— Your objective —
Below are records. Transcribe exactly the lines from the one that contains "CALCULAR ROLLOS" through the last line, leaving any pictures out.

— Records for processing —
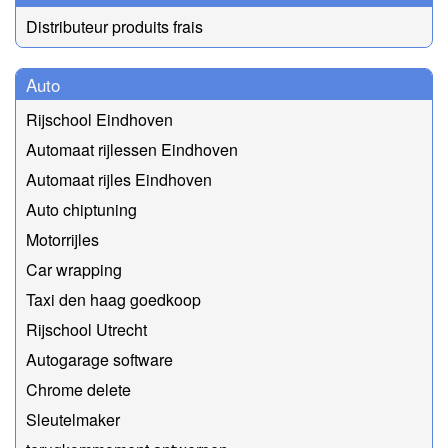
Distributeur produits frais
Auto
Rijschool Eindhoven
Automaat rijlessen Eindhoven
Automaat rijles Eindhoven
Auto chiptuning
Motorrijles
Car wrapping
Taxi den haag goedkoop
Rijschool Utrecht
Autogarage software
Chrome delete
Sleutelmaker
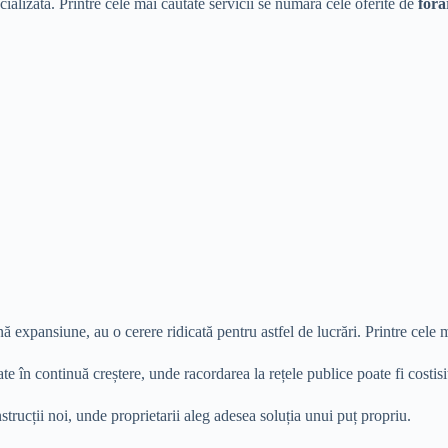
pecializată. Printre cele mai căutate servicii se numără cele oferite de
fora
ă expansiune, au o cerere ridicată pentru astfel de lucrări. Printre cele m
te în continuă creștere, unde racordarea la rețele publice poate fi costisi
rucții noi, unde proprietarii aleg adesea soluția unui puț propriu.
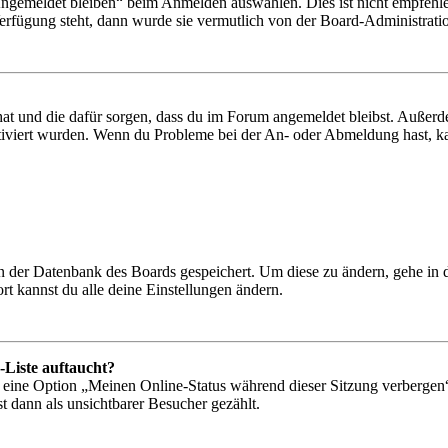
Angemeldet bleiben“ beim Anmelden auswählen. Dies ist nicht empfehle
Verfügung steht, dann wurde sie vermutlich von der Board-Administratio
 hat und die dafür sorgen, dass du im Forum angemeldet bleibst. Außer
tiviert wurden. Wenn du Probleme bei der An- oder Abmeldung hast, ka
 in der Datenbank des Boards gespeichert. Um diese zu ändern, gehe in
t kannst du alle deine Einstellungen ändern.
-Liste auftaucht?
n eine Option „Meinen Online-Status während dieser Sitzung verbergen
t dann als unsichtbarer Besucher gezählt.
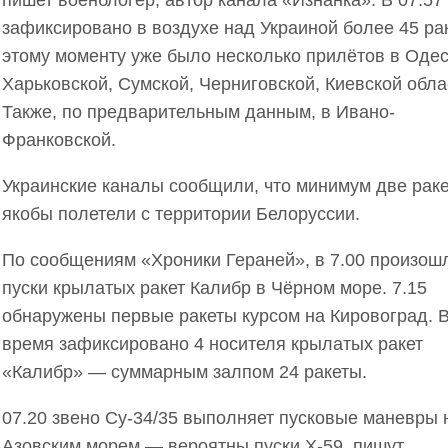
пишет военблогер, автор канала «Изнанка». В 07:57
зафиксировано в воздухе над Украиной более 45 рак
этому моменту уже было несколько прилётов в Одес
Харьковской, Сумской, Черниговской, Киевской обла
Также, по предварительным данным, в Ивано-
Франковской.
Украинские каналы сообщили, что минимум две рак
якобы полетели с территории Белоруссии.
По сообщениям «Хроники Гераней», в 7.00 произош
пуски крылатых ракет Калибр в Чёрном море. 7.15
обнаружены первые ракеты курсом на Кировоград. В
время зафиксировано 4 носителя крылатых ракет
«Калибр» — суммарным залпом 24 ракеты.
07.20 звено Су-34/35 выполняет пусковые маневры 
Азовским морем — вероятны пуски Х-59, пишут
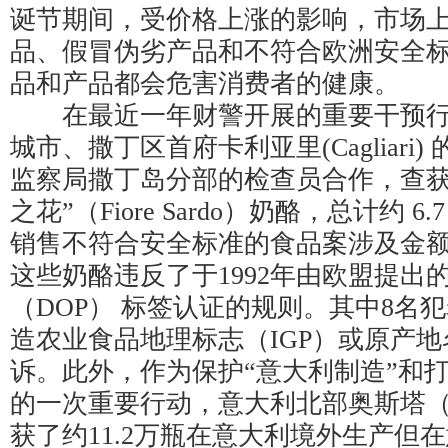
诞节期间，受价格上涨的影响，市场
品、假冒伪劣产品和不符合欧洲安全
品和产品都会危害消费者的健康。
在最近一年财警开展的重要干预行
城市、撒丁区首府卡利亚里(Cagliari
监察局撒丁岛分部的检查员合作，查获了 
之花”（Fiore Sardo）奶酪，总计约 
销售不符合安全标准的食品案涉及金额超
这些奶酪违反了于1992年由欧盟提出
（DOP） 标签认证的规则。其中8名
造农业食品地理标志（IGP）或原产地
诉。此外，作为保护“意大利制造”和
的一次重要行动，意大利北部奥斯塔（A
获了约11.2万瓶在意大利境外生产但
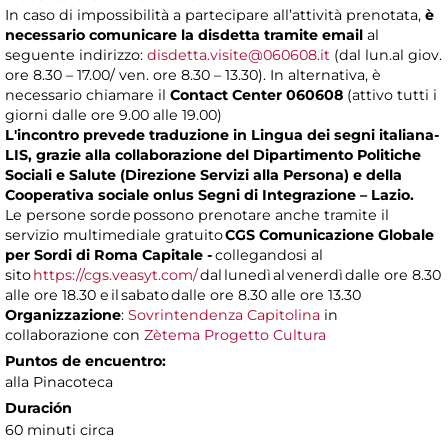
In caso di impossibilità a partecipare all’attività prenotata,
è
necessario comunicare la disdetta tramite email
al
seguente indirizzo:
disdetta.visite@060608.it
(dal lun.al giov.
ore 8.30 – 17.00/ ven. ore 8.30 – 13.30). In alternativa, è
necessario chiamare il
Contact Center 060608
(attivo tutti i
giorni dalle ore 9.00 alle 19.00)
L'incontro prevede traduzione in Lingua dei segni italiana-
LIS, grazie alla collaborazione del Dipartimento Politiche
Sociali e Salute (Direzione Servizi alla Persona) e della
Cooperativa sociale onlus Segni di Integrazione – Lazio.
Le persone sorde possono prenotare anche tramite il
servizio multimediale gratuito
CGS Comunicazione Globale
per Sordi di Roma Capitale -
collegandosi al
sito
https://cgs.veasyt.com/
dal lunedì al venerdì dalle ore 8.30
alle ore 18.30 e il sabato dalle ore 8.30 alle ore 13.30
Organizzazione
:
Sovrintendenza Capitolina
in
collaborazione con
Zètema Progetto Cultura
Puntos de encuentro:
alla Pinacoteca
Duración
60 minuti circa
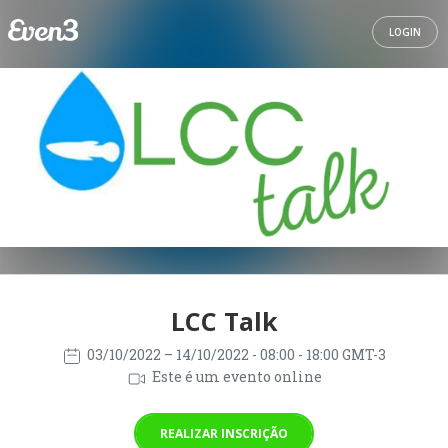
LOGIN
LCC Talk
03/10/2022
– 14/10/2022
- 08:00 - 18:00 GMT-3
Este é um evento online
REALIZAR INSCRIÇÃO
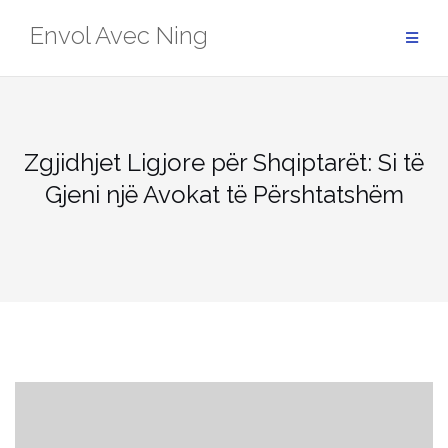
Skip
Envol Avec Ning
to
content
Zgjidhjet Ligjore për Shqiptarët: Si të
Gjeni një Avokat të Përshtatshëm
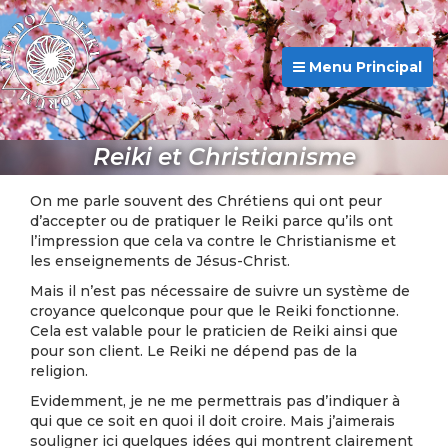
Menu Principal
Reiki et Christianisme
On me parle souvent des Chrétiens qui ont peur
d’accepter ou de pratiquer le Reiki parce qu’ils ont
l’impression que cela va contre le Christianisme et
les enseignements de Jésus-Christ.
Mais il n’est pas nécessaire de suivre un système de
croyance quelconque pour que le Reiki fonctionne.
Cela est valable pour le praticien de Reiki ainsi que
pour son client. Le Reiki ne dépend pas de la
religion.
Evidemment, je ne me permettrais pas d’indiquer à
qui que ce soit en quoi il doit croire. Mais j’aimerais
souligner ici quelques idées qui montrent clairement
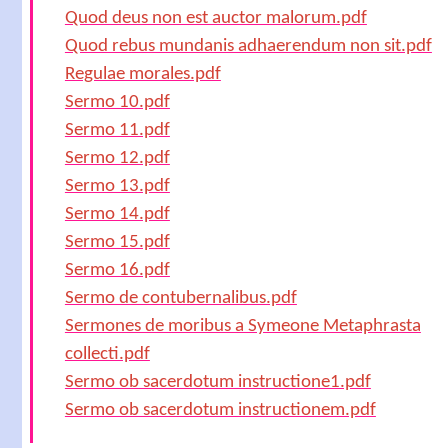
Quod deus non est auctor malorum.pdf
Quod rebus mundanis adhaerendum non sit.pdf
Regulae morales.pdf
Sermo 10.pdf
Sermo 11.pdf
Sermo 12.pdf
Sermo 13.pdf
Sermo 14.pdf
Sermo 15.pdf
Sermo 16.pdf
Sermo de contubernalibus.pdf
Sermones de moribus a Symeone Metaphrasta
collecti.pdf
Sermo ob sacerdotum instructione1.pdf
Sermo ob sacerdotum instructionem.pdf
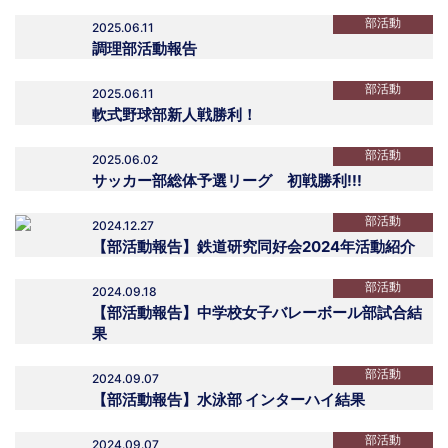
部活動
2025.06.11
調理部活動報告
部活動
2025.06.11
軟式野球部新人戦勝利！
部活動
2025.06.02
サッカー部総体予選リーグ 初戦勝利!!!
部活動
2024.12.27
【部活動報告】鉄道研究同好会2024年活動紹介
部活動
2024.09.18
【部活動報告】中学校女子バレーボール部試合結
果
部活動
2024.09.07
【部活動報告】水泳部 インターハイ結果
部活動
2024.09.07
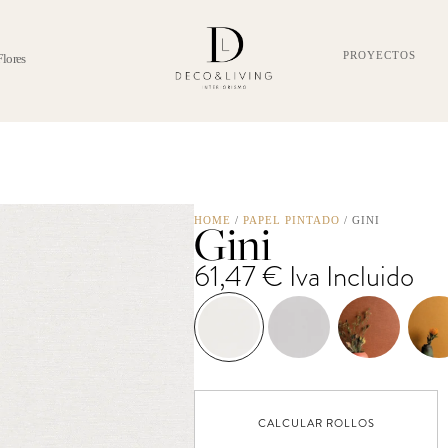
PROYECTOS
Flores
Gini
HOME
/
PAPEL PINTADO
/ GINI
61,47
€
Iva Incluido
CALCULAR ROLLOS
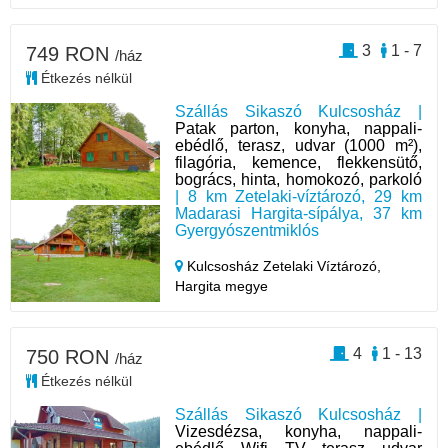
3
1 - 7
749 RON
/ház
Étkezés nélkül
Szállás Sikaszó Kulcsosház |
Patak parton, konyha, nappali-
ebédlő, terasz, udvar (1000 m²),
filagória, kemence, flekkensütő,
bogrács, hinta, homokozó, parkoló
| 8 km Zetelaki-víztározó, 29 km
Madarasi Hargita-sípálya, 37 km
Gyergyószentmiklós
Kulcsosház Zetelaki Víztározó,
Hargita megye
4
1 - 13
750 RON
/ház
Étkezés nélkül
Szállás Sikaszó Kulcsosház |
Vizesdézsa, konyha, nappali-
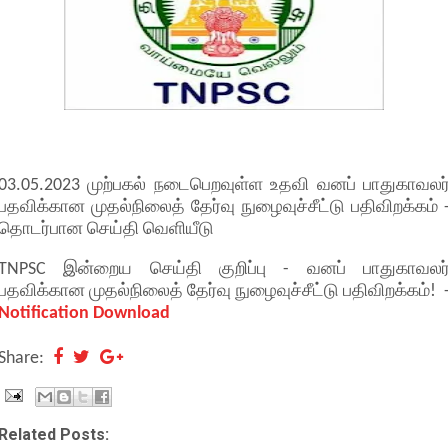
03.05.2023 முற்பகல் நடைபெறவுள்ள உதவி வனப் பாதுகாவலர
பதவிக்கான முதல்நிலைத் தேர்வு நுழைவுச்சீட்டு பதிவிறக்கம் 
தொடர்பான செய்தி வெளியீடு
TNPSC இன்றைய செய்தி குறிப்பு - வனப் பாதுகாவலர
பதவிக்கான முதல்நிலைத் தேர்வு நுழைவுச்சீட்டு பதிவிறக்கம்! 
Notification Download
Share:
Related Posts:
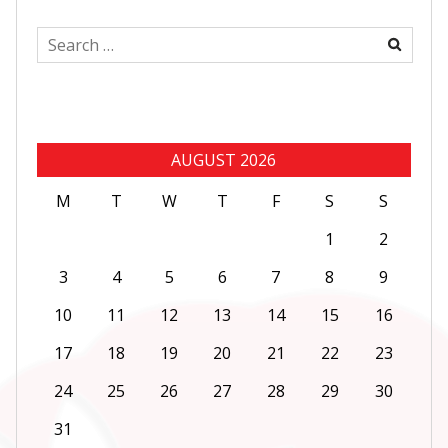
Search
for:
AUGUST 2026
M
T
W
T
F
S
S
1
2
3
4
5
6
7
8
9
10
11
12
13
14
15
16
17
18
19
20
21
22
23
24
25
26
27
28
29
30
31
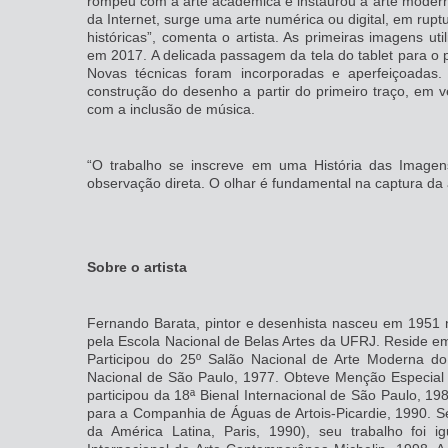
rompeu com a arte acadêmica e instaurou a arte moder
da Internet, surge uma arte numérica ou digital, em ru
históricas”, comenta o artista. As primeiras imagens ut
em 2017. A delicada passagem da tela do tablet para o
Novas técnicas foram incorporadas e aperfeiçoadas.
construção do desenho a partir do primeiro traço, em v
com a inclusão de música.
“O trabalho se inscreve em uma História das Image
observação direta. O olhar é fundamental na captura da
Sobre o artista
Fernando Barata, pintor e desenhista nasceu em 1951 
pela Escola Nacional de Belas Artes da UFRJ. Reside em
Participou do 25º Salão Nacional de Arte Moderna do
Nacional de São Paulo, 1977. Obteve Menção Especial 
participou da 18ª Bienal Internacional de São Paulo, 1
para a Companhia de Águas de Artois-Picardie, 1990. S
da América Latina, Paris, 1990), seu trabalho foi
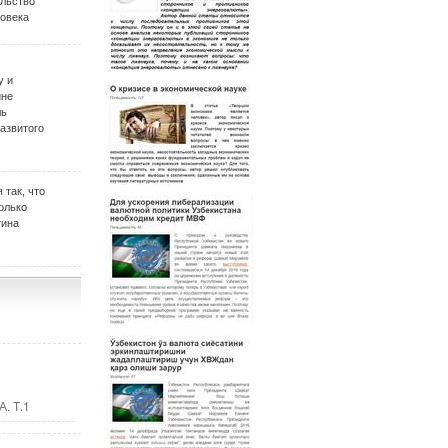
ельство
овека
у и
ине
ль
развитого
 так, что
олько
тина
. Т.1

— Problem solution —
CALCULAR ROLLOS
3
1 - 7
749 RON
/ház
Étkezés nélkül
Szállás Sikaszó Kulcsosház |
Patak parton, konyha, nappali-
ebédlő, terasz, udvar (1000 m²),
filagória, kemence, flekkensütő,
bogrács, hinta, homokozó, parkoló
| 8 km Zetelaki-víztározó, 29 km
Madarasi Hargita-sípálya, 37 km
Gyergyószentmiklós
Kulcsosház Zetelaki Víztározó,
Hargita megye
4
1 - 13
750 RON
/ház
Étkezés nélkül
Szállás Sikaszó Kulcsosház |
Vizesdézsa, konyha, nappali-
03.05.2023 முற்பகல் நடைபெறவுள்ள உதவி வனப் பாதுகாவலர
பதவிக்கான முதல்நிலைத் தேர்வு நுழைவுச்சீட்டு பதிவிறக்கம் 
தொடர்பான செய்தி வெளியீடு
TNPSC இன்றைய செய்தி குறிப்பு - வனப் பாதுகாவலர
பதவிக்கான முதல்நிலைத் தேர்வு நுழைவுச்சீட்டு பதிவிறக்கம்! 
Notification Download
Share:
Related Posts:
Search
for:
AUGUST 2026
M
T
W
T
F
S
S
1
2
3
4
5
6
7
8
9
10
11
12
13
14
15
16
17
18
19
20
21
22
23
24
25
26
27
28
29
30
31
rompeu com a arte acadêmica e instaurou a arte moder
da Internet, surge uma arte numérica ou digital, em ru
históricas”, comenta o artista. As primeiras imagens ut
em 2017. A delicada passagem da tela do tablet para o
Novas técnicas foram incorporadas e aperfeiçoadas.
construção do desenho a partir do primeiro traço, em v
com a inclusão de música.
“O trabalho se inscreve em uma História das Image
observação direta. O olhar é fundamental na captura da
Sobre o artista
Fernando Barata, pintor e desenhista nasceu em 1951 
pela Escola Nacional de Belas Artes da UFRJ. Reside em
Participou do 25º Salão Nacional de Arte Moderna do
Nacional de São Paulo, 1977. Obteve Menção Especial 
participou da 18ª Bienal Internacional de São Paulo, 1
para a Companhia de Águas de Artois-Picardie, 1990. S
da América Latina, Paris, 1990), seu trabalho foi
ельство
овека
у и
ине
ль
развитого
 так, что
олько
тина
. Т.1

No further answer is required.